How far along the continuum or the curve are we, moving from training to inference? In other words, when will inference dominate demand, rather than training now dominating demand? And when inference trends toward 100% demand how close are we to "technological singularity," and when might that occur? You’re really asking two different—but tightly linked—questions: 1. Where are we on the training → inference shift? 2. Does inference dominance = approaching “singularity”? They connect, but not in a straight line. Let’s unpack carefully. ⸻
1) Where we are right now (2026): Still training-heavy—but turning
Today’s frontier is still defined by training runs:
• OpenAI
• Google DeepMind
• Anthropic …are all still spending billions on:
• larger pretraining runs
• post-training (RLHF, synthetic data loops)
• multimodal expansion
But here’s the key shift: Inference demand is already exploding faster than training demand.
Think of it this way:
• Training = one massive event
• Inference = millions to billions of daily queries We are roughly here on the curve: ~60–70% training / 30–40% inference (by compute intensity at the frontier) BUT Inference is growing ~2–5x faster ⸻
2) Why inference inevitably dominates
This isn’t speculative—it’s structural.
A. Economics flips the equation
Training is:
• episodic
• capital intensive
• but infrequent Inference is:
• continuous
• usage-based
• tied to real-world adoption
Once AI is embedded everywhere: • every app call • every workflow • every agent loop → becomes inference demand ⸻
B. “Token explosion” effect As models get better:
• People use them more often
• Tasks get longer + more complex • Agents call models recursively
Result: Inference scales superlinearly with usefulness ⸻
C. Enterprise + agents = the inflection The real tipping point isn’t ChatGPT-style usage. It’s:
• autonomous agents
• enterprise workflows
• machine-to-machine AI calls That’s when: inference becomes invisible infrastructure ⸻
3) When does inference dominate?
Likely timeline (high-confidence directional view):
• 2023–2025 → Training dominates (we just lived this)
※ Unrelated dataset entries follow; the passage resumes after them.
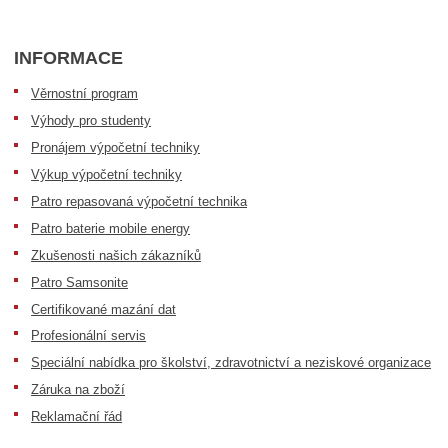
INFORMACE
Věrnostní program
Výhody pro studenty
Pronájem výpočetní techniky
Výkup výpočetní techniky
Patro repasovaná výpočetní technika
Patro baterie mobile energy
Zkušenosti našich zákazníků
Patro Samsonite
Certifikované mazání dat
Profesionální servis
Speciální nabídka pro školství, zdravotnictví a neziskové organizace
Záruka na zboží
Reklamační řád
• 2026–2028 → Crossover phase
• ~2028–2030 → Inference clearly dominates (70%+ of compute) We’re probably early in the crossover right now. ⸻
4) What changes when inference dominates?
This is where your earlier point about business models becomes critical.
The winners shift:
Training era winners:
• NVIDIA (high-end GPUs)
• hyperscalers (capex scale)
• frontier labs
Inference era winners:
• Low-cost, high-efficiency silicon (ASICs, edge chips)
• vertically integrated ecosystems (again, Apple matters here)
• distributed compute networks
• possibly telecom + edge infrastructure players ⸻
Infrastructure changes:
• From: giant centralized clusters
• To: distributed + latency-sensitive systems
Inference pushes toward:
• edge compute
• regional micro data centers
• on-device AI ⸻
5) Now—the “singularity” question
Let’s be precise, because this term gets abused.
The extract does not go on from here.